Mean change in clinical symptoms depression, anxiety, and somatic symptoms.

Post Hoc Analysis Findings

Post Hoc Analysis Clinically Significant Depression Symptoms (PhQ-9)

Two participants who completed the PHQ-9 were in the clinically significant range. Over the course of the treatment these individuals moved below the clinically significant range moving from 10 to 8 (moderate depression symptom score to mild/no depression score) and 12 to 2, respectively (moderate depression symptom score to mild/no depression score). Two individuals had a modest increase in symptoms, with one individual having a 5 point increase shifting into the severe range and another an increase of 3 points remaining in the minimal to no symptom range. Figure 5 displays pretest posttest data for individual participants’ depression symptoms.

Figure 5.

Figure 5

Individual change in depression symptoms.

Post Hoc Analysis Clinically Significant Anxiety Symptoms (GAD-7)

On the measure of anxiety symptoms (GAD-7), there were two individuals that scored in a range that is considered likely to indicate the presence a clinical diagnosis of anxiety. Their scores were 11 and 15, respectively. These individuals’ range had what would have been a meaningful reduction in their clinical symptoms moving from 11 to 2 (moderate symptom score range to mild/none score range) and 15 to 5 (severe symptom score range to mild/no symptom score range) on the GAD-7.

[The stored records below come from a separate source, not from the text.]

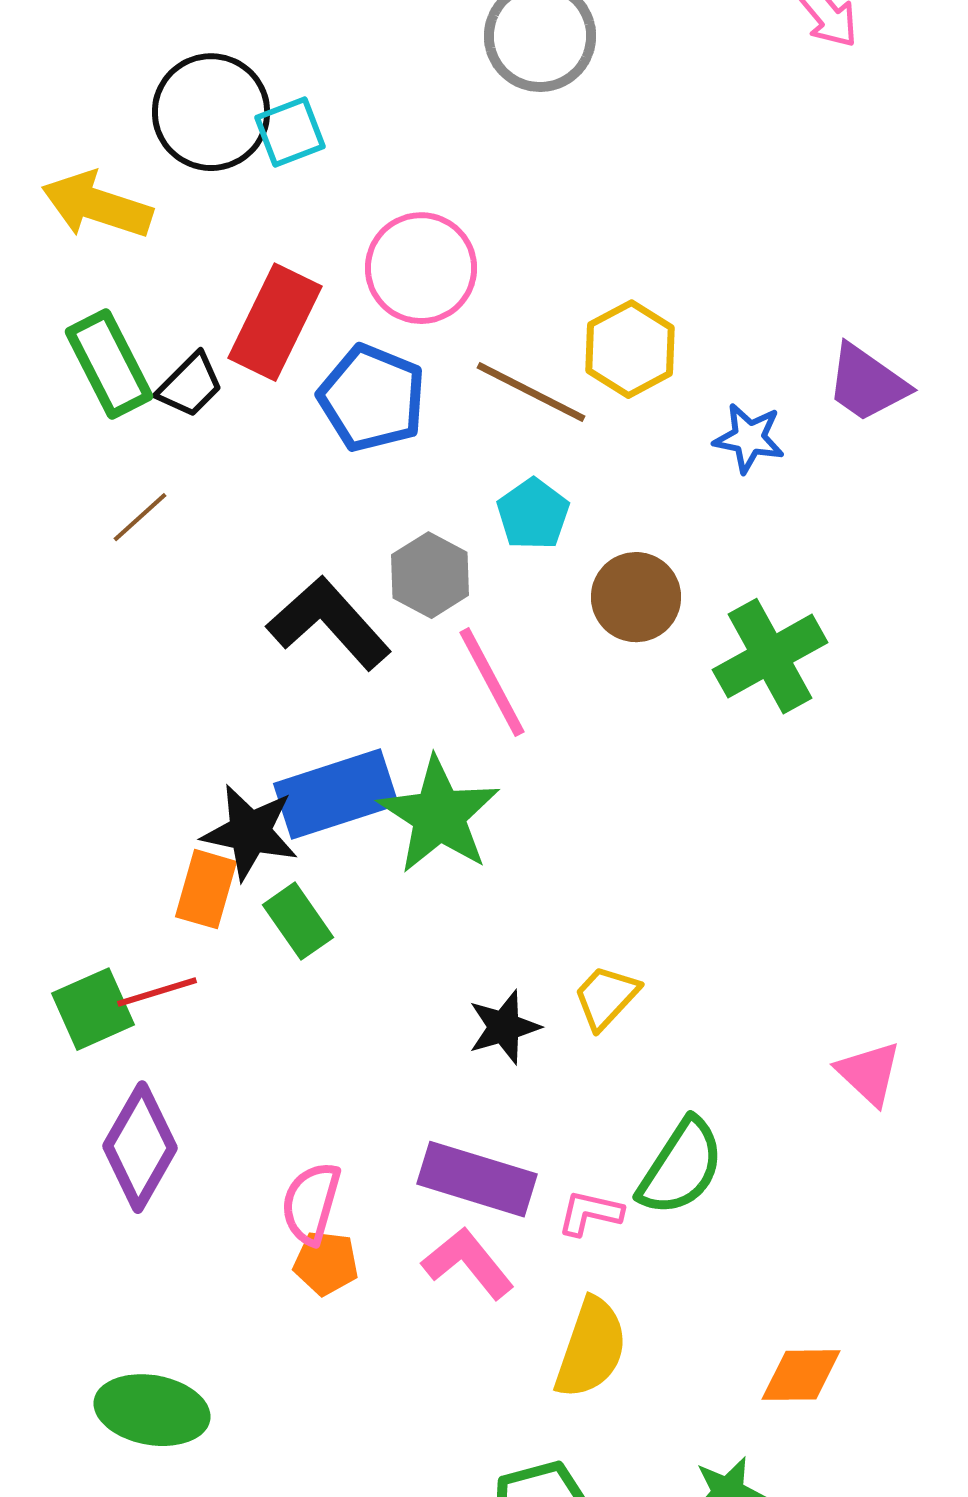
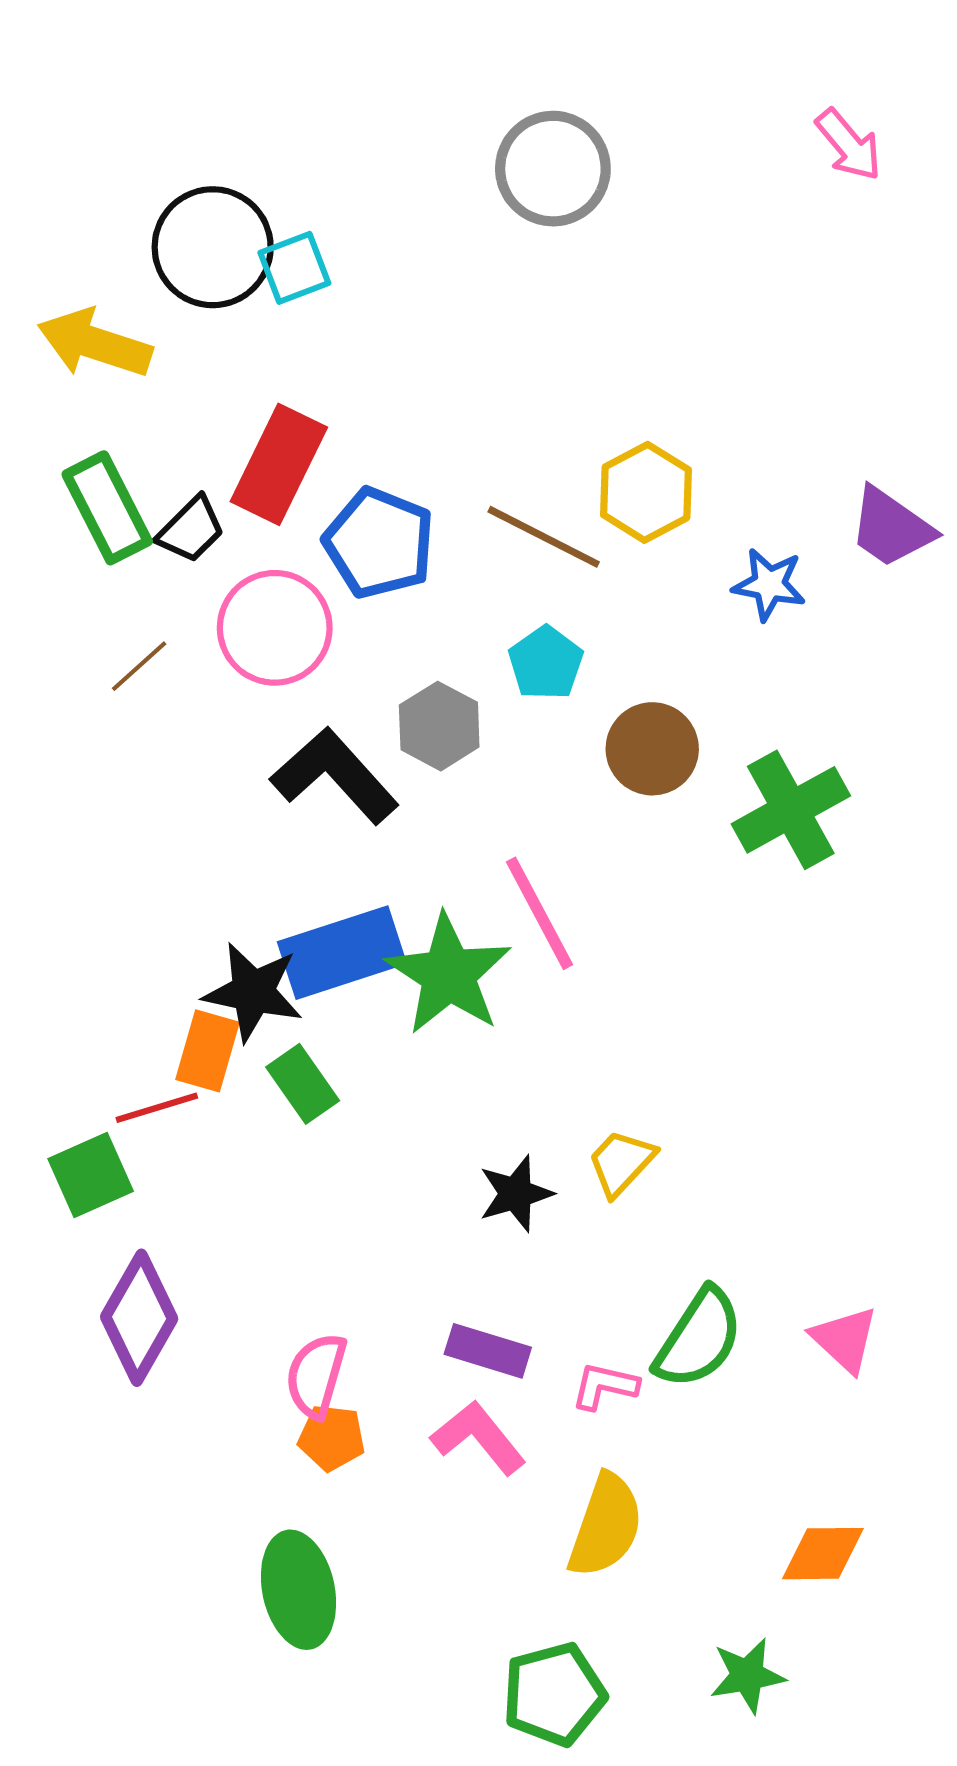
pink circle: (421, 268) -> (275, 628), moved
pink line: (492, 682) -> (539, 913), moved
red line: (157, 992) -> (157, 1108), moved
pink triangle: (869, 1073) -> (845, 1339), moved
purple rectangle: (477, 1179) -> (488, 1351), size x0.7
green ellipse: (152, 1410) -> (299, 1590), moved, turned 68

Those in the subclinical range had no significant reduction, either staying the same or displaying a modest increase staying in the mild to no symptom range. Three individuals had an increase in anxiety symptoms, these ranged from a 4 to 6 point increase. Two of these individuals had near 0 initial symptoms and moved to a score of 5 (from no symptoms to no to minimal symptoms). One individual had an increase in anxiety from a score of 10 (mild anxiety) to a score of 16 (moderate anxiety range).

It is possible that increased somatic awareness increased their awareness of the physiological stress that they were experiencing. The individual who showed the highest level of increase also was in the group with the highest rate of health and mental health conditions reported, the highest exposure to gender-based violence, and had experienced significant life stressors. This might indicate a need for increased focus on chronic conditions and self-care in future adaptations of the curriculum. Figure 6 displays pretest posttest data for individual participants’ anxiety symptoms.

Figure 6.

Figure 6

Individual change in anxiety symptoms.

Post Hoc Analysis Clinically Significant Somatic Symptoms (PHQ-15)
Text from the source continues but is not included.